Task details — Give the records below again, word for word. No pictures belong in the copy.

[Start of section]

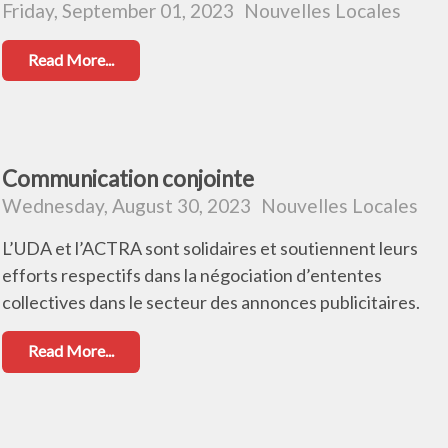
Friday, September 01, 2023
Nouvelles Locales
Read More...
Communication conjointe
Wednesday, August 30, 2023
Nouvelles Locales
L’UDA et l’ACTRA sont solidaires et soutiennent leurs
efforts respectifs dans la négociation d’ententes
collectives dans le secteur des annonces publicitaires.
Read More...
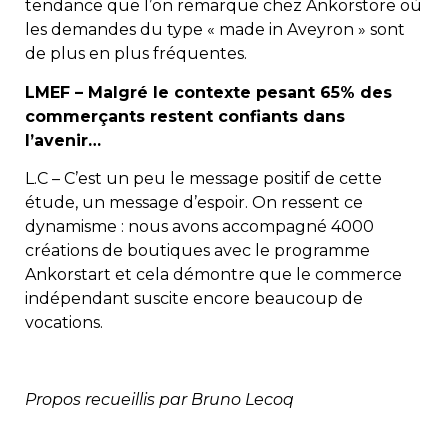
tendance que l’on remarque chez Ankorstore où
les demandes du type « made in Aveyron » sont
de plus en plus fréquentes.
LMEF – Malgré le contexte pesant 65% des
commerçants restent confiants dans
l’avenir…
L.C – C’est un peu le message positif de cette
étude, un message d’espoir. On ressent ce
dynamisme : nous avons accompagné 4000
créations de boutiques avec le programme
Ankorstart et cela démontre que le commerce
indépendant suscite encore beaucoup de
vocations.
Propos recueillis par Bruno Lecoq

[End of section]

Answer box —
Friday, September 01, 2023
Nouvelles Locales
Read More...
Communication conjointe
Wednesday, August 30, 2023
Nouvelles Locales
L’UDA et l’ACTRA sont solidaires et soutiennent leurs
efforts respectifs dans la négociation d’ententes
collectives dans le secteur des annonces publicitaires.
Read More...
tendance que l’on remarque chez Ankorstore où
les demandes du type « made in Aveyron » sont
de plus en plus fréquentes.
LMEF – Malgré le contexte pesant 65% des
commerçants restent confiants dans
l’avenir…
L.C – C’est un peu le message positif de cette
étude, un message d’espoir. On ressent ce
dynamisme : nous avons accompagné 4000
créations de boutiques avec le programme
Ankorstart et cela démontre que le commerce
indépendant suscite encore beaucoup de
vocations.
Propos recueillis par Bruno Lecoq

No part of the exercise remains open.